[MDEV-22136] wsrep_restart_slave = 1 does not always work - Jira

Details

Type: Bug
Status: Closed (View Workflow)
Priority: Critical
Resolution: Not a Bug
Affects Version/s: 10.2.12, 10.2.32, 10.3(EOL)
Fix Version/s: N/A
Component/s: Galera, Replication
Labels:
None

Description

There is an async replication setup between two Galera clusters of 3 nodes each.
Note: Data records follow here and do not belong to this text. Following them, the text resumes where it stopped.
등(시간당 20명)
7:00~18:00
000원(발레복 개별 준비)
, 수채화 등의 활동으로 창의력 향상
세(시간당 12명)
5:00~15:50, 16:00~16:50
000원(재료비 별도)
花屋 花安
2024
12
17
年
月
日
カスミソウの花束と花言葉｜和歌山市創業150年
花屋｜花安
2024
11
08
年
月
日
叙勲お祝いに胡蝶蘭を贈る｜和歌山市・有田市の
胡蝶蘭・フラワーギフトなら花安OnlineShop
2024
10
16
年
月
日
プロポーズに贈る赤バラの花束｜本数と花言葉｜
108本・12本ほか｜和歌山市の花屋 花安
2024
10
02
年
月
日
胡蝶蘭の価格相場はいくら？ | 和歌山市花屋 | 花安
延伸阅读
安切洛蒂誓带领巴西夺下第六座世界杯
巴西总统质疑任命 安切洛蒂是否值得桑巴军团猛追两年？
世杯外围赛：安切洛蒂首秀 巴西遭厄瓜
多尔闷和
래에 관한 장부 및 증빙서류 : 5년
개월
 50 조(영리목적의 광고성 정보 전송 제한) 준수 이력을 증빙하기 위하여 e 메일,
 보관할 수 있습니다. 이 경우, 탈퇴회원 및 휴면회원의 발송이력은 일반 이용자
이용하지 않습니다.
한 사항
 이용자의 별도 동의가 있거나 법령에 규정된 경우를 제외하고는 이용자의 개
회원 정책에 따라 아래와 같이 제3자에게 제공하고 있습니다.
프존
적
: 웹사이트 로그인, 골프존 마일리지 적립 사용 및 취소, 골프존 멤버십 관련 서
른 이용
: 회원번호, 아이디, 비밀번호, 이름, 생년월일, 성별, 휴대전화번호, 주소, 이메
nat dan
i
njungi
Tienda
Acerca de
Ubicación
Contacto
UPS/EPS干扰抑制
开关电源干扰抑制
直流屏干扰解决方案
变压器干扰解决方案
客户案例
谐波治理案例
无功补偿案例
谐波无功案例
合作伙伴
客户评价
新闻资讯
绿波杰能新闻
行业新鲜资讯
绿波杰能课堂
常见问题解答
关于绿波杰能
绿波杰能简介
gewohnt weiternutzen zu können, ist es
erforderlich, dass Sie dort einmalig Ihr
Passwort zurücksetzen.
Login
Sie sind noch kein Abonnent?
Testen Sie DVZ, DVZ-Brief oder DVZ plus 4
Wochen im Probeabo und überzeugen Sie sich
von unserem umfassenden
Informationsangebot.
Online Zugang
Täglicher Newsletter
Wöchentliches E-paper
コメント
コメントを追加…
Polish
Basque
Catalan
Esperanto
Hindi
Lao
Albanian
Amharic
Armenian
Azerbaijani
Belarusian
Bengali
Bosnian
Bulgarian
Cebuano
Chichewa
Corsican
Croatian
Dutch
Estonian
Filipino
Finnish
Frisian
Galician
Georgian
In some cases SQL thread on slave cluster stops with error 1047. Error log content is the following:

...

2020-03-26 18:06:27 139923264952064 [Note] Master 'to_master_0': Slave SQL thread initialized, starting replication in log 'binlog.000009' at position 140233980, relay log '/var/lib/mybinlog/relaylog-to_master_0.000012' position: 126225898; GTID position '100-100-5514,200-200-524506'

2020-03-26 18:06:55 139923543996160 [Note] WSREP: Trying to continue unpaused monitor

2020-03-26 18:09:26 139923535603456 [Note] InnoDB: *** Priority TRANSACTION:

TRANSACTION 11656002, ACTIVE 0 sec starting index read

mysql tables in use 1, locked 1

MySQL thread id 1, OS thread handle 139923535603456, query id 6370090 Update_rows_log_event::find_row(5817624)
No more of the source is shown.